World's Greatest Dad is a 2009 American satirical black comedy-drama film written and directed by Bobcat Goldthwait and starring Robin Williams, Daryl Sabara, and Alexie Gilmore. The film was released on July 24, 2009, on video on demand providers before its limited theatrical release on August 21, 2009.

Plot
Lance Clayton is a single father and high school English teacher who dreams of becoming a famous writer, but his previous novels have all been rejected by publishers. His 15-year-old son Kyle is a sex-obsessed, underachieving misanthrope who is a student at the school where Lance teaches an unpopular poetry class. 

Kyle's poor academic performance and vile behavior gain the attention of the school principal, who advises Lance to transfer Kyle to a special-needs school. One night, Lance discovers that Kyle has died in an autoerotic asphyxiation accident in his bedroom. To salvage his son's dignity, Lance stages Kyle's death as a suicide. He hangs Kyle in a closet and posts a fake suicide note on his body.
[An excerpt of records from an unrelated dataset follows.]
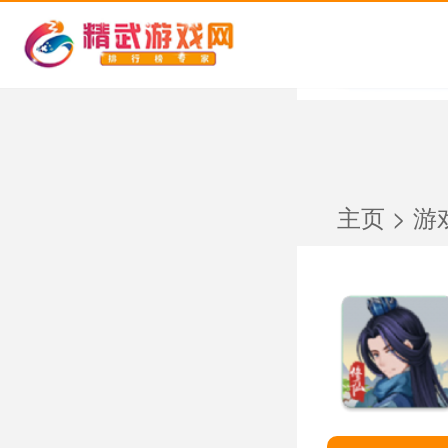
主页
>
游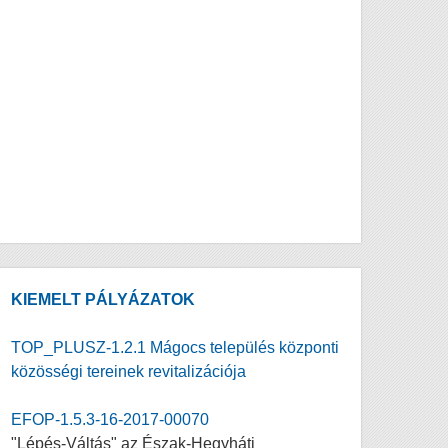
KIEMELT PÁLYÁZATOK
TOP_PLUSZ-1.2.1 Mágocs település központi
közösségi tereinek revitalizációja
EFOP-1.5.3-16-2017-00070
"Lépés-Váltás" az Észak-Hegyháti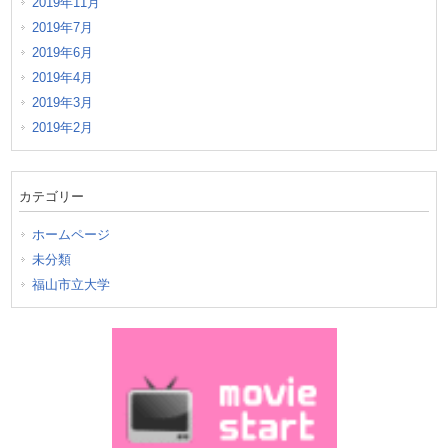
2019年11月
2019年7月
2019年6月
2019年4月
2019年3月
2019年2月
カテゴリー
ホームページ
未分類
福山市立大学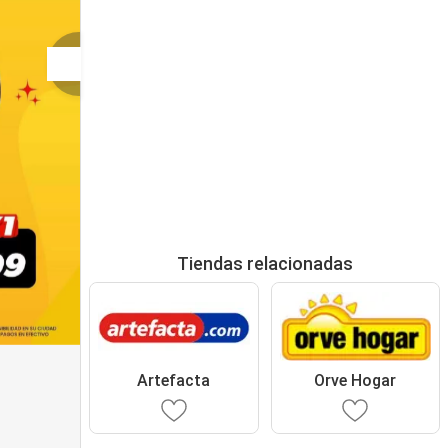
Tiendas relacionadas
Artefacta
Orve Hogar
A classmate later obtains the suicide note from police records and publishes it in the school newspaper. The note strikes a chord with the students and faculty and many students suddenly claim to have been friends with Kyle and are touched by how deep and intelligent he shows himself to be in his writings. Enjoying the attention his writing is finally receiving, Lance decides to write and publish a phony journal that was supposedly written by his son before his death. 

Kyle becomes somewhat of a post-mortem cult phenomenon at the school, and Lance soon begins to receive the adoration that he has always desired. He becomes much more interesting to his girlfriend Claire, a fellow teacher, who had previously shown an interest in their younger colleague Mike. Andrew, Kyle's sole friend, finds Kyle's suicide note and journals highly uncharacteristic based on Kyle's personality when he was alive, but Lance brushes Andrew off when Andrew confronts him.
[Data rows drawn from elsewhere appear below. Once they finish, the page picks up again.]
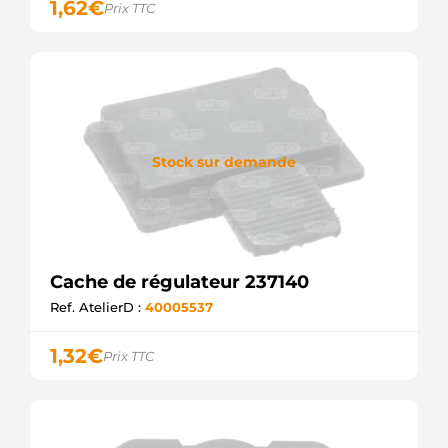
1,62
€
Prix TTC
Stock sur demande
Cache de régulateur 237140
Ref. AtelierD :
40005537
1,32
€
Prix TTC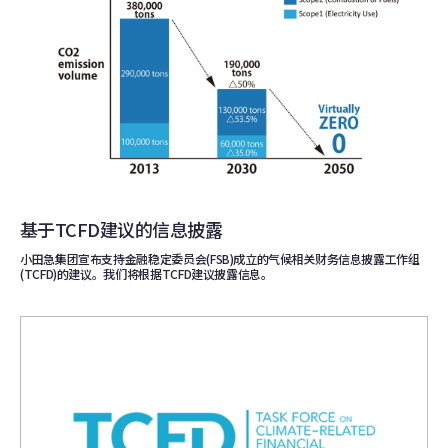
基于TCFD建议的信息披露
小田急集团宣布支持金融稳定委员会(FSB)成立的气候相关财务信息披露工作组
(TCFD)的建议。我们将根据TCFD建议披露信息。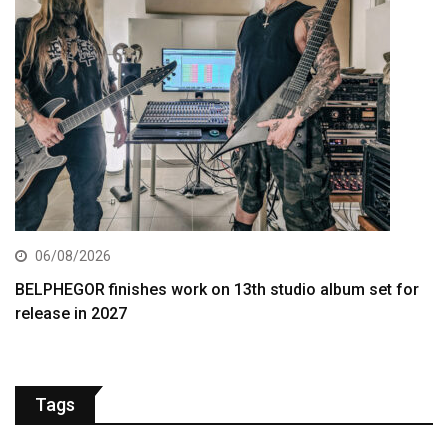
06/08/2026
BELPHEGOR finishes work on 13th studio album set for
release in 2027
Tags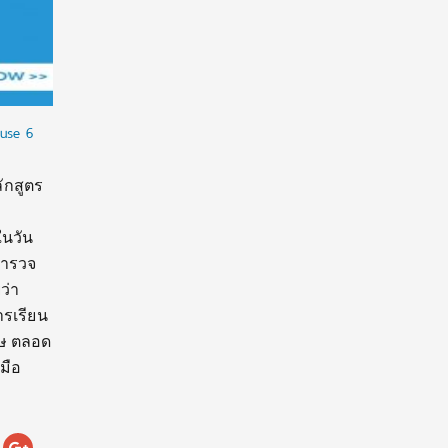
ouse 6
ักสูตร
ในวัน
ะสำรวจ
ว่า
ารเรียน
ศษ ตลอด
มือ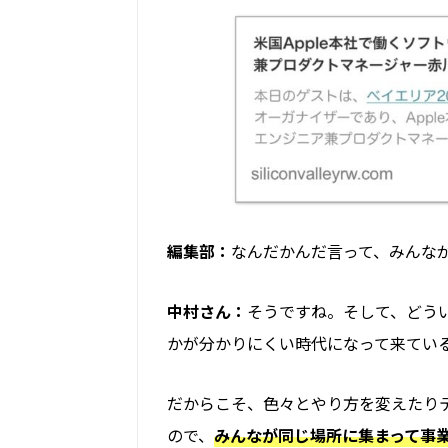
編集部：
なんだかんだ言って、みんな
中村さん：
そうですね。そして、どう
かが分かりにくい時代になって来てい
だからこそ、色々とやり方を変えたり
ので、
みんなが同じ場所に集まって
事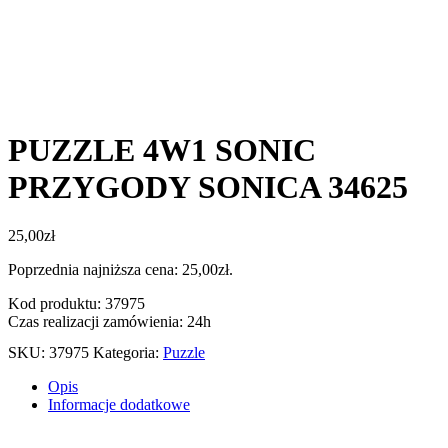
PUZZLE 4W1 SONIC
PRZYGODY SONICA 34625
25,00
zł
Poprzednia najniższa cena:
25,00
zł
.
Kod produktu: 37975
Czas realizacji zamówienia: 24h
SKU:
37975
Kategoria:
Puzzle
Opis
Informacje dodatkowe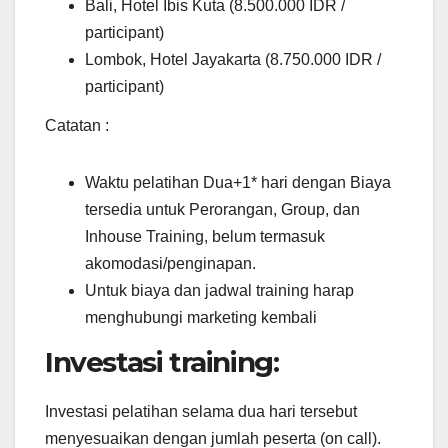
Bali, Hotel Ibis Kuta (8.500.000 IDR /
participant)
Lombok, Hotel Jayakarta (8.750.000 IDR /
participant)
Catatan :
Waktu pelatihan Dua+1* hari dengan Biaya
tersedia untuk Perorangan, Group, dan
Inhouse Training, belum termasuk
akomodasi/penginapan.
Untuk biaya dan jadwal training harap
menghubungi marketing kembali
Investasi training:
Investasi pelatihan selama dua hari tersebut
menyesuaikan dengan jumlah peserta (on call).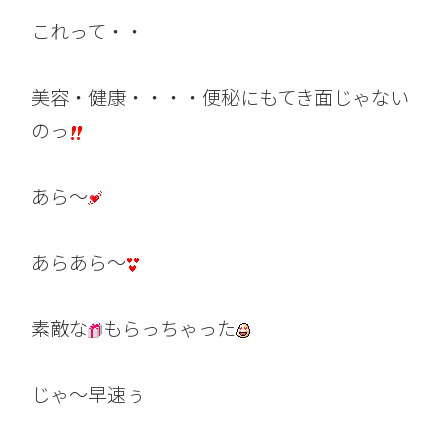
これって・・
美容・健康・・・・便秘にもてき面じゃない
のっ
あら～
あらあら～
素敵な
もらっちゃった
じゃ～早速ぅ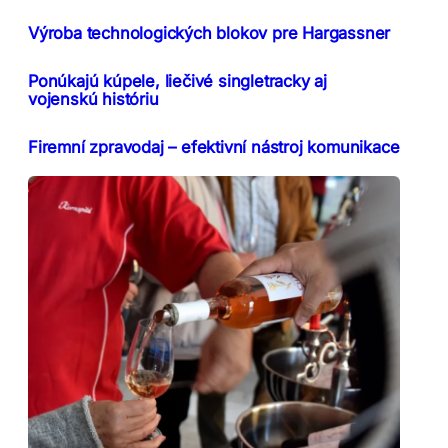
Výroba technologických blokov pre Hargassner
Ponúkajú kúpele, liečivé singletracky aj
vojenskú históriu
Firemní zpravodaj – efektivní nástroj komunikace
The journal soon attracts the attention of book publishers and Lance lands a television appearance on a nationally broadcast talk show. The school principal then decides to rename the school library in Kyle's honor. At the library dedication, Lance feels imperative guilt for exploiting his son's death for his own benefit as well as hatred towards those feigning their fondness for Kyle. While giving a speech, Lance decides he can no longer continue the charade and confesses to everyone that Kyle's death was accidental, and that he wrote the suicide note and journal. Predictably, Lance is denounced by the students and faculty, including Claire, and simultaneously finally realizes it is better to be alone than to end up with people who make him feel all alone. 
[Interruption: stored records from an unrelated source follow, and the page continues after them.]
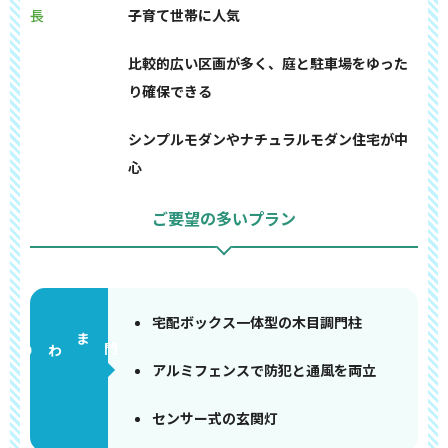
長
子育て世帯に人気
比較的広い区画が多く、庭と駐車場をゆった
り確保できる
シンプルモダンやナチュラルモダン住宅が中
心
ご要望の多いプラン
宅配ボックス一体型の木目調門柱
門まわり
アルミフェンスで防犯と通風を両立
センサー式の玄関灯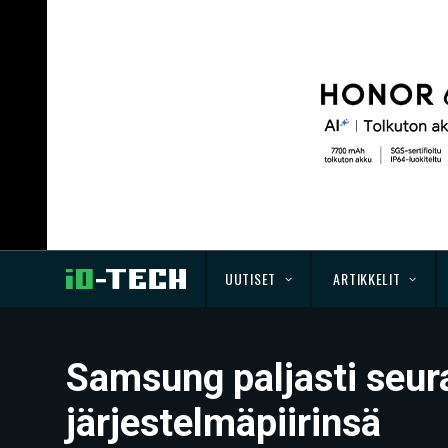
UUTISET
ARTIKKELIT
Samsung paljasti seur
järjestelmäpiirinsä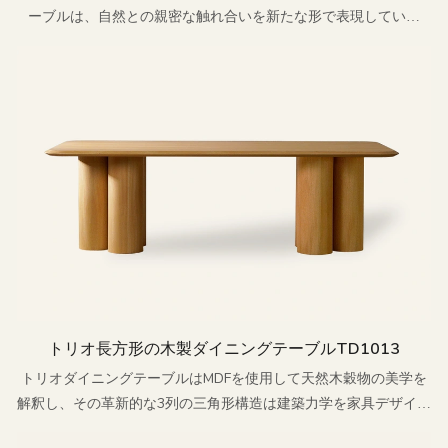
ーブルは、自然との親密な触れ合いを新たな形で表現していま
す。
トリオ長方形の木製ダイニングテーブルTD1013
トリオダイニングテーブルはMDFを使用して天然木穀物の美学を
解釈し、その革新的な3列の三角形構造は建築力学を家具デザイン
言語に変換する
Despite now being despised by everyone, Lance nevertheless feels reborn and dives naked into the school's swimming pool. Outside, Andrew tells Lance that he knew the truth all along, but nevertheless enjoyed his writing and encourages him to keep writing. The two happily watch a zombie movie at Lance's home with his neighbor Bonnie.

Cast
 Robin Williams as Lance Clayton
 Alexie Gilmore as Claire Reed
 Daryl Sabara as Kyle Clayton
 Evan Martin as Andrew Troutman
 Geoff Pierson as Principal Wyatt Anderson
 Henry Simmons as Mike Lane
 Mitzi McCall as Bonnie McBon
 Jermaine Williams as Jason
 Lorraine Nicholson as Heather Johnson
 Morgan Murphy as Morgan
 Toby Huss as Bert Green
 Tom Kenny as Jerry Klein
 Jill Talley as Make-Up Woman
 Bruce Hornsby as himself
 Krist Novoselic as Newspaper Vendor (cameo)
 Bobcat Goldthwait as Limo Driver (uncredited)

Production
The film was shot in Seattle, Washington, largely at the former F.A. McDonald School in Wallingford. Seattle resident and former Nirvana bassist Krist Novoselic has a wordless cameo while consoling Robin Williams' character at a newspaper stand; Goldthwait had previously opened for Nirvana. Bruce Hornsby appears as himself at the library dedication.

Critical reception
World's Greatest Dad received praise despite tanking at the box office. , it holds an 88% approval rating on Rotten Tomatoes, based on 118 reviews, with an average rating of 6.93/10, with the critical consensus: "World's Greatest Dad is a risky, deadpan, dark comedy that effectively explores the nature of posthumous cults of celebrity." The film also holds a score of 69 out of 100 on Metacritic, based on 24 critics, indicating "generally favorable reviews".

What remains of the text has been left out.